[Stored records]
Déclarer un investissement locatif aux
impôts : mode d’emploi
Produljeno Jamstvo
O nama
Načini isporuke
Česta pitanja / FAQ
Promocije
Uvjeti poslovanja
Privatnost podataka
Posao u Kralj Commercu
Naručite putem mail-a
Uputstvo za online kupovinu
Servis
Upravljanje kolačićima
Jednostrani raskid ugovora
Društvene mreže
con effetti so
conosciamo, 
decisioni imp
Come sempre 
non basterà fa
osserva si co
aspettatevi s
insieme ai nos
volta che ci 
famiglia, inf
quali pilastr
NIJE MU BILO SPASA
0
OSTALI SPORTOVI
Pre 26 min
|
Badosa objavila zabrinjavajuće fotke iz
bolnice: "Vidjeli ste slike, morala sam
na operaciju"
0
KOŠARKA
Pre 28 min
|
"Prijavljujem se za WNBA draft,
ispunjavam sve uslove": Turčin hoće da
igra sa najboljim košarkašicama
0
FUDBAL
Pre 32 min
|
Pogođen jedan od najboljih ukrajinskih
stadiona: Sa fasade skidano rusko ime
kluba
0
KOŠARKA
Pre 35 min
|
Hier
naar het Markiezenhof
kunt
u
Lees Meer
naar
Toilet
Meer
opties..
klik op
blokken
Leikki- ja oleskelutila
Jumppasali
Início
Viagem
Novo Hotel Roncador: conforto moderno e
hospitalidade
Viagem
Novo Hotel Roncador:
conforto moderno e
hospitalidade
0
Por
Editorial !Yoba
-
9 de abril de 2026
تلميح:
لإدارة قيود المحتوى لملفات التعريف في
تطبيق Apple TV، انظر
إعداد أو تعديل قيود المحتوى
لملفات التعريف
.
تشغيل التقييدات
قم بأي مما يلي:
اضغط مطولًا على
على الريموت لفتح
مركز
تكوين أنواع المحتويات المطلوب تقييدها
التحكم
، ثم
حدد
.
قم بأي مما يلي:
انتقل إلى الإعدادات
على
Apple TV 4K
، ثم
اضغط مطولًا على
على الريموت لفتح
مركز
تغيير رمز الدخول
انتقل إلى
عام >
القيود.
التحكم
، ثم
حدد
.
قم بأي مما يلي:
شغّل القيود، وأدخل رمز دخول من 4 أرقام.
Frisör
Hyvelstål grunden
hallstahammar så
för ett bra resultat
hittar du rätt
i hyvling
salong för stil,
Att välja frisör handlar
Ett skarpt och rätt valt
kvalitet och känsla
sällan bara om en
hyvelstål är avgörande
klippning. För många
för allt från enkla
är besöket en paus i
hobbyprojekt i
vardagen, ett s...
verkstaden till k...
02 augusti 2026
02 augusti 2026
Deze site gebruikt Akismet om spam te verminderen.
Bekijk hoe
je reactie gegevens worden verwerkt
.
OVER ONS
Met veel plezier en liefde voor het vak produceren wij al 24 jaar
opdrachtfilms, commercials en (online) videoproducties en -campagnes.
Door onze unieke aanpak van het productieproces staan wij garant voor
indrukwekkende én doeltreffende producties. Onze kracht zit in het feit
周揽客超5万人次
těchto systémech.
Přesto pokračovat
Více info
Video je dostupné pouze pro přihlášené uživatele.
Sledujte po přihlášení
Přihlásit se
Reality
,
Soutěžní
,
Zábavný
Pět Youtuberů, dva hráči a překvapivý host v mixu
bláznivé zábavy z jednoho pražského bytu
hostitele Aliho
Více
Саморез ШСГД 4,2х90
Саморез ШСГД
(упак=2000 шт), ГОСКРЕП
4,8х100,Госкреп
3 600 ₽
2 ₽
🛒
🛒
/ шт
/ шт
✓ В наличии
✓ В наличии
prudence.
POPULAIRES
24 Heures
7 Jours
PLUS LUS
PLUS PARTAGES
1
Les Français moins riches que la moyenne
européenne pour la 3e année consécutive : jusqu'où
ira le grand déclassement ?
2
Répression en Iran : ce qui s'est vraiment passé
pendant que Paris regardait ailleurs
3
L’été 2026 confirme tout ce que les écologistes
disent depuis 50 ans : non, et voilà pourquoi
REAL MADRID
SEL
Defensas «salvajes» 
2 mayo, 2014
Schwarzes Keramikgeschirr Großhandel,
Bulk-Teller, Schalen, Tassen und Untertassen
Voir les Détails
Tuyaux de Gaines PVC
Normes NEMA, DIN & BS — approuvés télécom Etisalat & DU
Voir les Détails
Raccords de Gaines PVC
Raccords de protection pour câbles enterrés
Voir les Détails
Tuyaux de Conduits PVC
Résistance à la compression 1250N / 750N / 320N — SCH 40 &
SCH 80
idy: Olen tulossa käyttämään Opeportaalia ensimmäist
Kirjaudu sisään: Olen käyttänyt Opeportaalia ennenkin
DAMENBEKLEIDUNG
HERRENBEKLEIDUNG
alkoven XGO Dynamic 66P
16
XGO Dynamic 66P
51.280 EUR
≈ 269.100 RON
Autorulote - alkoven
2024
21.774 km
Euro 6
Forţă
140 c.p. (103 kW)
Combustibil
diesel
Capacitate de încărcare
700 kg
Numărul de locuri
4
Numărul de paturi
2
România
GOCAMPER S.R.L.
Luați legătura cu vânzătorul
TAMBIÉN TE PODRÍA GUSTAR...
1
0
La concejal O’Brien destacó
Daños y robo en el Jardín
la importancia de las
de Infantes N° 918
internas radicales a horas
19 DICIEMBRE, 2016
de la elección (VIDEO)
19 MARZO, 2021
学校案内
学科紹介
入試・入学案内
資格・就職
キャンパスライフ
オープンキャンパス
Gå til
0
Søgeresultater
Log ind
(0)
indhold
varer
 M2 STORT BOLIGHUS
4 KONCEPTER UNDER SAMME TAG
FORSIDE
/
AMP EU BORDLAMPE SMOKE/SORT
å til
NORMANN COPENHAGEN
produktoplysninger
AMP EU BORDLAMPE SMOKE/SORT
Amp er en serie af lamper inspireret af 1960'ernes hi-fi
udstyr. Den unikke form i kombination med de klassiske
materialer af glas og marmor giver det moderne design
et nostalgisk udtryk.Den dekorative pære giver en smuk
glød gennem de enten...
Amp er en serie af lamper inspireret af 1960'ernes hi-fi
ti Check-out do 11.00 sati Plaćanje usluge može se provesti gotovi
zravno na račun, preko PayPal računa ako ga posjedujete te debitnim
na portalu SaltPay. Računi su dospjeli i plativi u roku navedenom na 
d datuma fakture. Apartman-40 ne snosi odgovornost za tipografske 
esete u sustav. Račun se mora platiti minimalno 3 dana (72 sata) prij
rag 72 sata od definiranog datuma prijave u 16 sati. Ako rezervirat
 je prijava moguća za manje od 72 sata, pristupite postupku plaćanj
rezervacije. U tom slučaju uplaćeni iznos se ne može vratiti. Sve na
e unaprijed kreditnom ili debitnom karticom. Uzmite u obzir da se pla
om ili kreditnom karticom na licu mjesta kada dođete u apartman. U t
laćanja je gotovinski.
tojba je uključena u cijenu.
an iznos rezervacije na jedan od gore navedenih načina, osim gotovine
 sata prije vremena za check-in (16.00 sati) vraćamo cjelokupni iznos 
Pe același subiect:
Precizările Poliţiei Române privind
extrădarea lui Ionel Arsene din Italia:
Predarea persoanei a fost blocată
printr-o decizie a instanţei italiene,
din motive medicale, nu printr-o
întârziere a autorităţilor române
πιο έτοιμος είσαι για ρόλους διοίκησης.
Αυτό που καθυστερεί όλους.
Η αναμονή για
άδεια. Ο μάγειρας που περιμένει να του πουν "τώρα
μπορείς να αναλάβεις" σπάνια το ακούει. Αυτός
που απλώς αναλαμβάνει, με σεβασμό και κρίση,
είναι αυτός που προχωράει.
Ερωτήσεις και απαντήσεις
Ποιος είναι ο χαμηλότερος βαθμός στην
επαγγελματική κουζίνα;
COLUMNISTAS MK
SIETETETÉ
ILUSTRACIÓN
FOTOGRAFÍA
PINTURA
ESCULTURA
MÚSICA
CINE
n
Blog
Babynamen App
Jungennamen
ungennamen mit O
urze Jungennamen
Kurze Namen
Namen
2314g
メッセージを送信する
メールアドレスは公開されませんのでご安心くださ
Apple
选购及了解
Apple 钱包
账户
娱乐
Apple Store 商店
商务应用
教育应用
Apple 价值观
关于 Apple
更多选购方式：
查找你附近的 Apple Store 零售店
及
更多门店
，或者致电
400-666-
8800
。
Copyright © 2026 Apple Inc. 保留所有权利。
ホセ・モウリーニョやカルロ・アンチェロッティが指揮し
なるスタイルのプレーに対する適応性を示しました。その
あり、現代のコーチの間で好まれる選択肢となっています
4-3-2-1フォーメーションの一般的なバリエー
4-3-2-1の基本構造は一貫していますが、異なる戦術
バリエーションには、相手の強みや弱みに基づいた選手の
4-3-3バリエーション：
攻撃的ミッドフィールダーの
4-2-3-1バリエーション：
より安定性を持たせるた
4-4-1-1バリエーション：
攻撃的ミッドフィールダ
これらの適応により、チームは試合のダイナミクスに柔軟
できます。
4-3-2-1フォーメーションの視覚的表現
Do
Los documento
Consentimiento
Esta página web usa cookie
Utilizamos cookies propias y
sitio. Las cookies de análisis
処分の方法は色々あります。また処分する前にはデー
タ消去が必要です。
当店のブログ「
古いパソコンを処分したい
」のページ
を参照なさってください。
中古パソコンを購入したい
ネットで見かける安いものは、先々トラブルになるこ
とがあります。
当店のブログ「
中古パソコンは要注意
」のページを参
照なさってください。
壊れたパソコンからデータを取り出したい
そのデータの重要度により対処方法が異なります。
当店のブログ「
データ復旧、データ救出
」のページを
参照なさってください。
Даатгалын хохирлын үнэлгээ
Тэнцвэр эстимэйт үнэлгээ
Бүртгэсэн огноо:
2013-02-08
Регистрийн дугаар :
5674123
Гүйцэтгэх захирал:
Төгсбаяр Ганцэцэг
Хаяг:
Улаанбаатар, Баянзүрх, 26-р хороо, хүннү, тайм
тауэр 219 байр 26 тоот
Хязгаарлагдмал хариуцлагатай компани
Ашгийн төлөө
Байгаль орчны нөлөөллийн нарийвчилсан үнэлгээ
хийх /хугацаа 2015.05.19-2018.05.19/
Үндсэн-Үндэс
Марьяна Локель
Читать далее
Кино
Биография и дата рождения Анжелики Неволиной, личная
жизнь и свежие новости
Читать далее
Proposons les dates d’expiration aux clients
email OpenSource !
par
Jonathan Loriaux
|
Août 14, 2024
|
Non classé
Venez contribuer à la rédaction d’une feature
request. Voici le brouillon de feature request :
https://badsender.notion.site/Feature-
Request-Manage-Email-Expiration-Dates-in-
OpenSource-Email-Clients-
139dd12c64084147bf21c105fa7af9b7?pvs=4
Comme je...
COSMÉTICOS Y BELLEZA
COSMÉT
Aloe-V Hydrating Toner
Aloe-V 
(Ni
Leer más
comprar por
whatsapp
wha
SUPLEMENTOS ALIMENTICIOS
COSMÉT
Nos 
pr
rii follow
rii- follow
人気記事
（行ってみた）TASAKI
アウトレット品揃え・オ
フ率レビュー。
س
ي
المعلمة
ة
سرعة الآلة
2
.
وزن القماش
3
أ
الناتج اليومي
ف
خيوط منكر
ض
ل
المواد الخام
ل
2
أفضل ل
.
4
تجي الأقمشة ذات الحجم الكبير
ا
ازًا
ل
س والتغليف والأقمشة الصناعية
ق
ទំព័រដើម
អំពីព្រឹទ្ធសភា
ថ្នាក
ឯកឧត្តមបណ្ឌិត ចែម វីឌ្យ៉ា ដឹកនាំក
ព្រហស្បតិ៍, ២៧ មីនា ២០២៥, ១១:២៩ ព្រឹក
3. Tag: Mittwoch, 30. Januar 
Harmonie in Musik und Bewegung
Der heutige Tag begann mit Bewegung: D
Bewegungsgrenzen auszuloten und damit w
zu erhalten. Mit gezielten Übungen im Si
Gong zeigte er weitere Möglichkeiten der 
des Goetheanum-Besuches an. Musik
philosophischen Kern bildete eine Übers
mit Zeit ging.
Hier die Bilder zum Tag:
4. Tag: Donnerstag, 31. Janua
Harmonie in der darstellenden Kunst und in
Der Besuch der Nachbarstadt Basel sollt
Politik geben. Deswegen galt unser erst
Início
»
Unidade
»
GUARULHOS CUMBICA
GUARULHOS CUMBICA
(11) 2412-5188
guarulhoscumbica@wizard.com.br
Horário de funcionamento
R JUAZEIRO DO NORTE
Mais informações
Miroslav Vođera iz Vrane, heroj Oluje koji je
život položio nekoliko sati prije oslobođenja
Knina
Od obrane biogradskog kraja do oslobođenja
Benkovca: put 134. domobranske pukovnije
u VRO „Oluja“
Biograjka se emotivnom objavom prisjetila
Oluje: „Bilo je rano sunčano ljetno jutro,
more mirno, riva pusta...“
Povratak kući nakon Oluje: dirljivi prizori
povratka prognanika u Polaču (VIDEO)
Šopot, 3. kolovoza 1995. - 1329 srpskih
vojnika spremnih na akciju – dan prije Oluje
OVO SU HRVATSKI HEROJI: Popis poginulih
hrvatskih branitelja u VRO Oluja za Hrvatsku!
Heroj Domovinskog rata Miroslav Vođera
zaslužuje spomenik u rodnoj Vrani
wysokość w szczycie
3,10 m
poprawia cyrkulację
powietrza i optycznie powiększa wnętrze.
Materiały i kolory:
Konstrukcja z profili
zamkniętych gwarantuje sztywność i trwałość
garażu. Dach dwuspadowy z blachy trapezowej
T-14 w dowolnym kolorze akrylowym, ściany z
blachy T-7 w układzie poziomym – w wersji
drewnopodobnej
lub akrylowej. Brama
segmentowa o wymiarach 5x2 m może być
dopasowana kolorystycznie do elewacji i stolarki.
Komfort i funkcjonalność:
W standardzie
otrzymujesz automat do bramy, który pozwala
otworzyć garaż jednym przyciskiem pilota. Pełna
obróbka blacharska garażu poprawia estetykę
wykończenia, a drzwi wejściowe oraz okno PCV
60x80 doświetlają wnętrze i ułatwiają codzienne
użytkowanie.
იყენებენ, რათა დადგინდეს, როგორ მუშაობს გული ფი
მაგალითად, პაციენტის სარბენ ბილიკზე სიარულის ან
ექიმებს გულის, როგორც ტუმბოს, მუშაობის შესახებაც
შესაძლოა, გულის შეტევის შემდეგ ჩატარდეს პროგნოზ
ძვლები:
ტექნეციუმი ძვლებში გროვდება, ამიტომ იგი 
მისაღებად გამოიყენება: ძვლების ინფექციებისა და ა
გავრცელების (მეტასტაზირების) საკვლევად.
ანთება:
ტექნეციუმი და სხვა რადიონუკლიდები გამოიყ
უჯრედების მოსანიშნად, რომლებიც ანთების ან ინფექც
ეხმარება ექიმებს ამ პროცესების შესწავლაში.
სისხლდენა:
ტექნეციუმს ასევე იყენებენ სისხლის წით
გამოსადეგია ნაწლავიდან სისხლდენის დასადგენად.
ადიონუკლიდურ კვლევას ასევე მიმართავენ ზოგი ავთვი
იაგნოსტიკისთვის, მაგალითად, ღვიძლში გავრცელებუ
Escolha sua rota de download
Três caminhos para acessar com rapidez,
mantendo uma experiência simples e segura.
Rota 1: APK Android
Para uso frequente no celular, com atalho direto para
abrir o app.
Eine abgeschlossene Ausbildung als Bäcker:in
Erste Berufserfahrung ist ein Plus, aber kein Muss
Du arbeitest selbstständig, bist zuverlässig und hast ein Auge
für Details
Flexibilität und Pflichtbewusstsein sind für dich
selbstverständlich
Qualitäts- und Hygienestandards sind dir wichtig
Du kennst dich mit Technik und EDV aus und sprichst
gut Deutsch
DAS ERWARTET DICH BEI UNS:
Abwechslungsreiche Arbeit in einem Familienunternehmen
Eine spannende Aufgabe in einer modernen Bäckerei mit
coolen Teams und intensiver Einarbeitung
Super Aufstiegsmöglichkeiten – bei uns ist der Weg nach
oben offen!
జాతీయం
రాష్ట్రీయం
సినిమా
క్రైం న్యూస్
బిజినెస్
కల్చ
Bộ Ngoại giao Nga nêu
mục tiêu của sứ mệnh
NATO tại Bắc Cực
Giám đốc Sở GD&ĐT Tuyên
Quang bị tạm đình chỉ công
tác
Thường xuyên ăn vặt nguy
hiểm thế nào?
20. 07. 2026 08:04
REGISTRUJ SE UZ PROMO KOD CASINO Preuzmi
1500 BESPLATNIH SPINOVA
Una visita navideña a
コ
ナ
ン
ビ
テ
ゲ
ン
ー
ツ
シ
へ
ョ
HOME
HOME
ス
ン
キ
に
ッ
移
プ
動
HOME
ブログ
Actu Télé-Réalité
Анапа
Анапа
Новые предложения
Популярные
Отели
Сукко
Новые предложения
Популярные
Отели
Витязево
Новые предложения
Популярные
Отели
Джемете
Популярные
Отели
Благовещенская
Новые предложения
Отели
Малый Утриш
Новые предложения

### The task
In the entries above, find lines with "jedan" and copy each.

### Solution to this task
Pogođen jedan od najboljih ukrajinskih
an iznos rezervacije na jedan od gore navedenih načina, osim gotovine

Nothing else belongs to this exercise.